Similarly to vnode-based keyspaces, writes to a single partition key in a given table will be mapped to the same stream ID, unless the stream set changes. Writes to different partition keys in one table may be mapped to different stream IDs, or they may be mapped to the same stream ID.

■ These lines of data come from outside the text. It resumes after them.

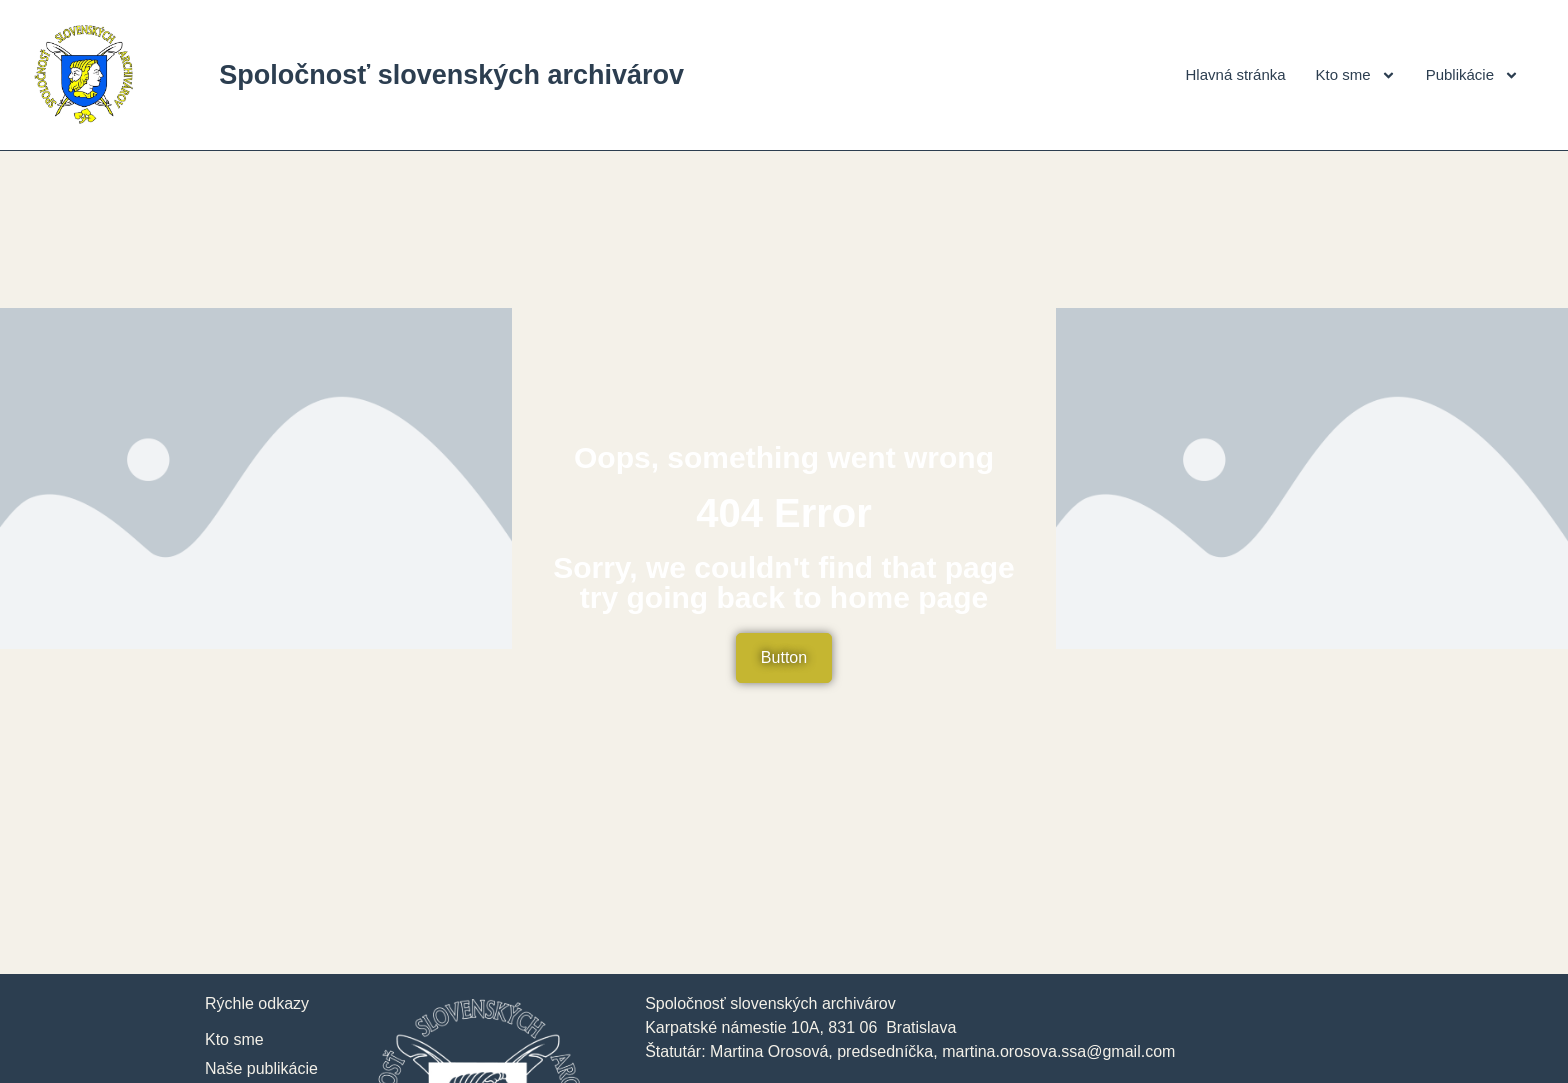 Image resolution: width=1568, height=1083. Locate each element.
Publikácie (1472, 75)
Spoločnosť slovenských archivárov (451, 75)
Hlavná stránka (1236, 74)
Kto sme (1356, 75)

However, writes made to different tables will always be mapped to different stream IDs, because each table has its own distinct set of streams.
Ordering¶
All considerations related to partition and clustering keys apply to CDC log tables. In particular, when performing a partition scan of the CDC log table, all entries from one stream will appear before all entries from another:
CREATE TABLE ks.t (pk int, ck int, v int, PRIMARY KEY (pk, ck)) WITH cdc = {'enabled':'true'};
INSERT INTO ks.t (pk,ck,v) values (0,0,0);
INSERT INTO ks.t (pk,ck,v) values (2,0,0);
INSERT INTO ks.t (pk,ck,v) values (0,1,0);
INSERT INTO ks.t (pk,ck,v) values (2,1,0);
INSERT INTO ks.t (pk,ck,v) values (0,2,0);
INSERT INTO ks.t (pk,ck,v) values (2,2,0);
SELECT "cdc$stream_id", totimestamp("cdc$time"), pk, ck FROM ks.t_scylla_cdc_log;
returns:
cdc$stream_id | system.totimestamp(cdc$time) | pk | ck
------------------------------------+---------------------------------+----+----
0x365fd1a9ae34373954529ac8169dfb93 | 2020-03-25 13:12:59.195000+0000 | 2 | 0
0x365fd1a9ae34373954529ac8169dfb93 | 2020-03-25 13:12:59.196000+0000 | 2 | 1
0x365fd1a9ae34373954529ac8169dfb93 | 2020-03-25 13:12:59.197000+0000 | 2 | 2
0x166eddaa68db9a95af83968998626f7c | 2020-03-25 13:12:59.194000+0000 | 0 | 0
0x166eddaa68db9a95af83968998626f7c | 2020-03-25 13:12:59.195000+0000 | 0 | 1
0x166eddaa68db9a95af83968998626f7c | 2020-03-25 13:12:59.197000+0000 | 0 | 2
(6 rows)
Therefore, there is no global time ordering between all writes in the CDC log; you only get time-based ordering within a stream, for each stream.